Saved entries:
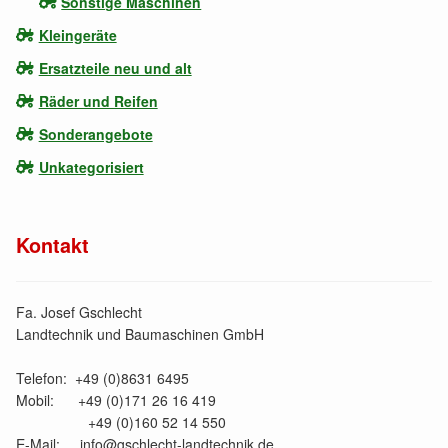
Sonstige Maschinen
Kleingeräte
Ersatzteile neu und alt
Räder und Reifen
Sonderangebote
Unkategorisiert
Kontakt
Fa. Josef Gschlecht
Landtechnik und Baumaschinen GmbH
Telefon: +49 (0)8631 6495
Mobil: +49 (0)171 26 16 419
+49 (0)160 52 14 550
E-Mail: info@gschlecht-landtechnik.de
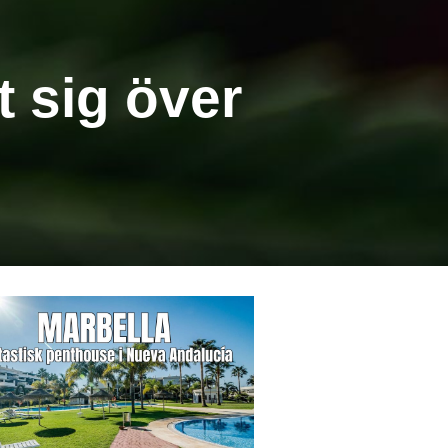
t sig över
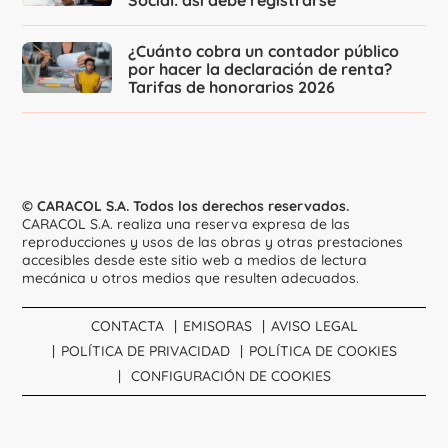
Social: así debe registrarse
¿Cuánto cobra un contador público
por hacer la declaración de renta?
Tarifas de honorarios 2026
© CARACOL S.A. Todos los derechos reservados.
CARACOL S.A. realiza una reserva expresa de las
reproducciones y usos de las obras y otras prestaciones
accesibles desde este sitio web a medios de lectura
mecánica u otros medios que resulten adecuados.
CONTACTA
EMISORAS
AVISO LEGAL
POLÍTICA DE PRIVACIDAD
POLÍTICA DE COOKIES
CONFIGURACIÓN DE COOKIES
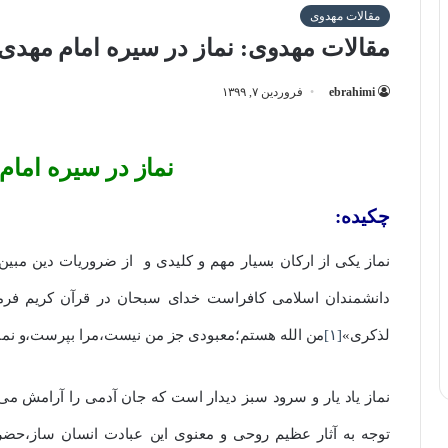
مقالات مهدوی
مقالات مهدوی: نماز در سیره امام مهدی
ebrahimi
فروردین ۷, ۱۳۹۹
نماز در سیره امام
چکیده:
نماز یکی از ارکان بسیار مهم و کلیدی و از ضروریات دین مبین 
دانشمندان اسلامی کافراست خدای سبحان در قرآن کریم فرمود:«ا
لذکری»
[۱]
من الله هستم؛معبودی جز من نیست،مرا بپرست،و نماز را
نماز یاد یار و سرود سبز دیدار است که جان آدمی را آرامش می
توجه به آثار عظیم روحی و معنوی این عبادت انسان ساز،حضر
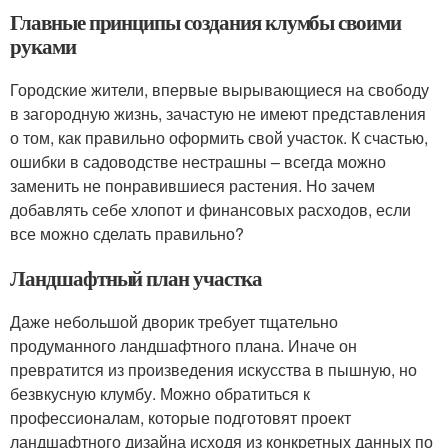
Главные принципы создания клумбы своими
руками
Городские жители, впервые вырывающиеся на свободу
в загородную жизнь, зачастую не имеют представления
о том, как правильно оформить свой участок. К счастью,
ошибки в садоводстве нестрашны – всегда можно
заменить не понравившиеся растения. Но зачем
добавлять себе хлопот и финансовых расходов, если
все можно сделать правильно?
Ландшафтный план участка
Даже небольшой дворик требует тщательно
продуманного ландшафтного плана. Иначе он
превратится из произведения искусства в пышную, но
безвкусную клумбу. Можно обратиться к
профессионалам, которые подготовят проект
ландшафтного дизайна исходя из конкретных данных по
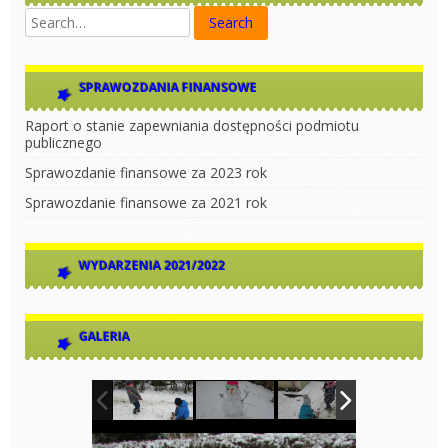
SPRAWOZDANIA FINANSOWE
Raport o stanie zapewniania dostępności podmiotu
publicznego
Sprawozdanie finansowe za 2023 rok
Sprawozdanie finansowe za 2021 rok
WYDARZENIA 2021/2022
GALERIA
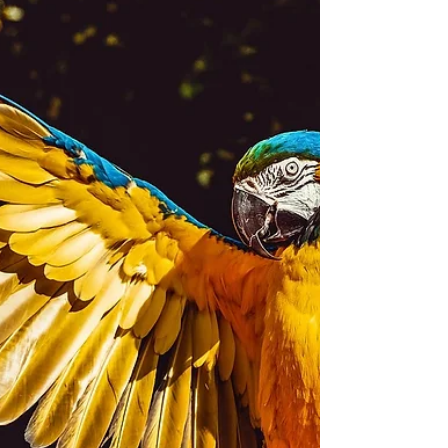
créent une pénurie.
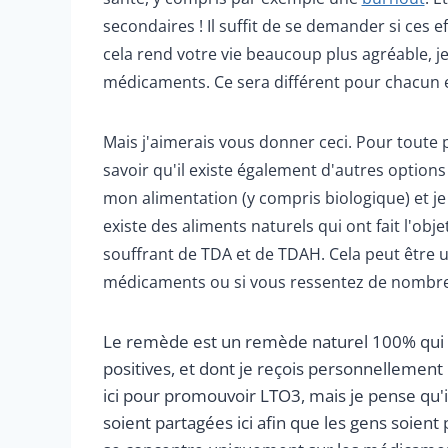
secondaires ! Il suffit de se demander si ces 
cela rend votre vie beaucoup plus agréable, 
médicaments. Ce sera différent pour chacun 
Mais j'aimerais vous donner ceci. Pour toute
savoir qu'il existe également d'autres options q
mon alimentation (y compris biologique) et je f
existe des aliments naturels qui ont fait l'ob
souffrant de TDA et de TDAH. Cela peut être 
médicaments ou si vous ressentez de nombreu
Le remède est un remède naturel 100% qui s
positives, et dont je reçois personnellement
ici pour promouvoir LTO3, mais je pense qu'
soient partagées ici afin que les gens soient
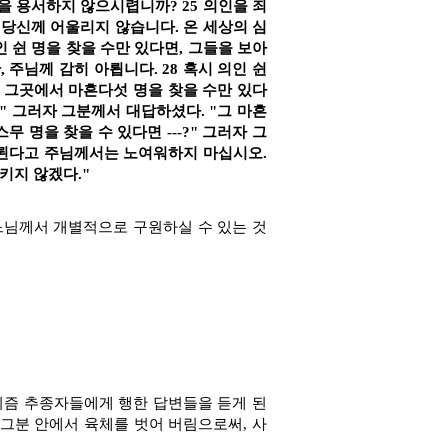
곳을 용서하지 않으시렵니까? 25 의인을 죄
 당신께 어울리지 않습니다. 온 세상의 심
 쉰 명을 찾을 수만 있다면, 그들을 보아
 주님께 감히 아룁니다. 28 혹시 의인 쉰
가 그곳에서 마흔다섯 명을 찾을 수만 있다
?" 그러자 그분께서 대답하셨다. "그 마흔
 명을 찾을 수 있다면 ---?" 그러자 그
 아뢴다고 주님께서는 노여워하지 마십시오.
키지 않겠다."
느님께서 개별적으로 구원하실 수 있는 것
이즘 추종자들에게 행한 답변들을 듣게 된
 그분 안에서 육체를 벗어 버림으로써, 사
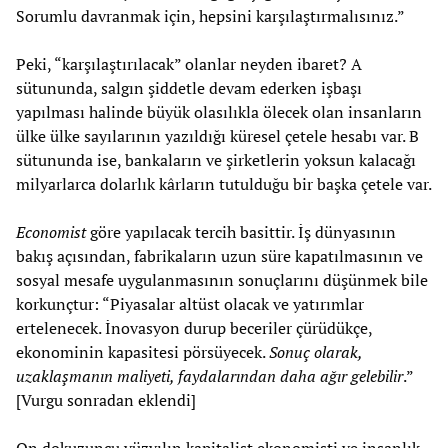
Sorumlu davranmak için, hepsini karşılaştırmalısınız.”
Peki, “karşılaştırılacak” olanlar neyden ibaret? A
sütununda, salgın şiddetle devam ederken işbaşı
yapılması halinde büyük olasılıkla ölecek olan insanların
ülke ülke sayılarının yazıldığı küresel çetele hesabı var. B
sütununda ise, bankaların ve şirketlerin yoksun kalacağı
milyarlarca dolarlık kârların tutulduğu bir başka çetele var.
Economist
göre yapılacak tercih basittir. İş dünyasının
bakış açısından, fabrikaların uzun süre kapatılmasının ve
sosyal mesafe uygulanmasının sonuçlarını düşünmek bile
korkunçtur: “Piyasalar altüst olacak ve yatırımlar
ertelenecek. İnovasyon durup beceriler çürüdükçe,
ekonominin kapasitesi pörsüyecek.
Sonuç olarak,
uzaklaşmanın maliyeti, faydalarından daha ağır
gelebilir
.”
[Vurgu sonradan eklendi]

Exercise brief: Would you write out each entry word for word and omit the images?

Answer to the problem:
Sonstige Maschinen
Kleingeräte
Ersatzteile neu und alt
Räder und Reifen
Sonderangebote
Unkategorisiert
Kontakt
Fa. Josef Gschlecht
Landtechnik und Baumaschinen GmbH
Telefon: +49 (0)8631 6495
Mobil: +49 (0)171 26 16 419
+49 (0)160 52 14 550
E-Mail: info@gschlecht-landtechnik.de
t sig över
Social: así debe registrarse
¿Cuánto cobra un contador público
por hacer la declaración de renta?
Tarifas de honorarios 2026
© CARACOL S.A. Todos los derechos reservados.
CARACOL S.A. realiza una reserva expresa de las
reproducciones y usos de las obras y otras prestaciones
accesibles desde este sitio web a medios de lectura
mecánica u otros medios que resulten adecuados.
CONTACTA
EMISORAS
AVISO LEGAL
POLÍTICA DE PRIVACIDAD
POLÍTICA DE COOKIES
CONFIGURACIÓN DE COOKIES
مقالات مهدوی
مقالات مهدوی: نماز در سیره امام مهدی
ebrahimi
فروردین ۷, ۱۳۹۹
نماز در سیره امام
چکیده:
نماز یکی از ارکان بسیار مهم و کلیدی و از ضروریات دین مبین 
دانشمندان اسلامی کافراست خدای سبحان در قرآن کریم فرمود:«ا
لذکری»
[۱]
من الله هستم؛معبودی جز من نیست،مرا بپرست،و نماز را
نماز یاد یار و سرود سبز دیدار است که جان آدمی را آرامش می
توجه به آثار عظیم روحی و معنوی این عبادت انسان ساز،حضر
Главные принципы создания клумбы своими
руками
Городские жители, впервые вырывающиеся на свободу
в загородную жизнь, зачастую не имеют представления
о том, как правильно оформить свой участок. К счастью,
ошибки в садоводстве нестрашны – всегда можно
заменить не понравившиеся растения. Но зачем
добавлять себе хлопот и финансовых расходов, если
все можно сделать правильно?
Ландшафтный план участка
Даже небольшой дворик требует тщательно
продуманного ландшафтного плана. Иначе он
превратится из произведения искусства в пышную, но
безвкусную клумбу. Можно обратиться к
профессионалам, которые подготовят проект
ландшафтного дизайна исходя из конкретных данных по
SPRAWOZDANIA FINANSOWE
Raport o stanie zapewniania dostępności podmiotu
publicznego
Sprawozdanie finansowe za 2023 rok
Sprawozdanie finansowe za 2021 rok
WYDARZENIA 2021/2022
GALERIA
créent une pénurie.
secondaires ! Il suffit de se demander si ces 
cela rend votre vie beaucoup plus agréable, 
médicaments. Ce sera différent pour chacun 
Mais j'aimerais vous donner ceci. Pour toute
savoir qu'il existe également d'autres options q
mon alimentation (y compris biologique) et je f
existe des aliments naturels qui ont fait l'ob
souffrant de TDA et de TDAH. Cela peut être 
médicaments ou si vous ressentez de nombreu
Le remède est un remède naturel 100% qui s
positives, et dont je reçois personnellement
ici pour promouvoir LTO3, mais je pense qu'
soient partagées ici afin que les gens soient
곳을 용서하지 않으시렵니까? 25 의인을 죄
 당신께 어울리지 않습니다. 온 세상의 심
 쉰 명을 찾을 수만 있다면, 그들을 보아
 주님께 감히 아룁니다. 28 혹시 의인 쉰
가 그곳에서 마흔다섯 명을 찾을 수만 있다
?" 그러자 그분께서 대답하셨다. "그 마흔
 명을 찾을 수 있다면 ---?" 그러자 그
 아뢴다고 주님께서는 노여워하지 마십시오.
키지 않겠다."
느님께서 개별적으로 구원하실 수 있는 것
이즘 추종자들에게 행한 답변들을 듣게 된
 그분 안에서 육체를 벗어 버림으로써, 사
Sorumlu davranmak için, hepsini karşılaştırmalısınız.”
Peki, “karşılaştırılacak” olanlar neyden ibaret? A
sütununda, salgın şiddetle devam ederken işbaşı
yapılması halinde büyük olasılıkla ölecek olan insanların
ülke ülke sayılarının yazıldığı küresel çetele hesabı var. B
sütununda ise, bankaların ve şirketlerin yoksun kalacağı
milyarlarca dolarlık kârların tutulduğu bir başka çetele var.
Economist
göre yapılacak tercih basittir. İş dünyasının
bakış açısından, fabrikaların uzun süre kapatılmasının ve
sosyal mesafe uygulanmasının sonuçlarını düşünmek bile
korkunçtur: “Piyasalar altüst olacak ve yatırımlar
ertelenecek. İnovasyon durup beceriler çürüdükçe,
ekonominin kapasitesi pörsüyecek.
Sonuç olarak,
uzaklaşmanın maliyeti, faydalarından daha ağır
gelebilir
.”
[Vurgu sonradan eklendi]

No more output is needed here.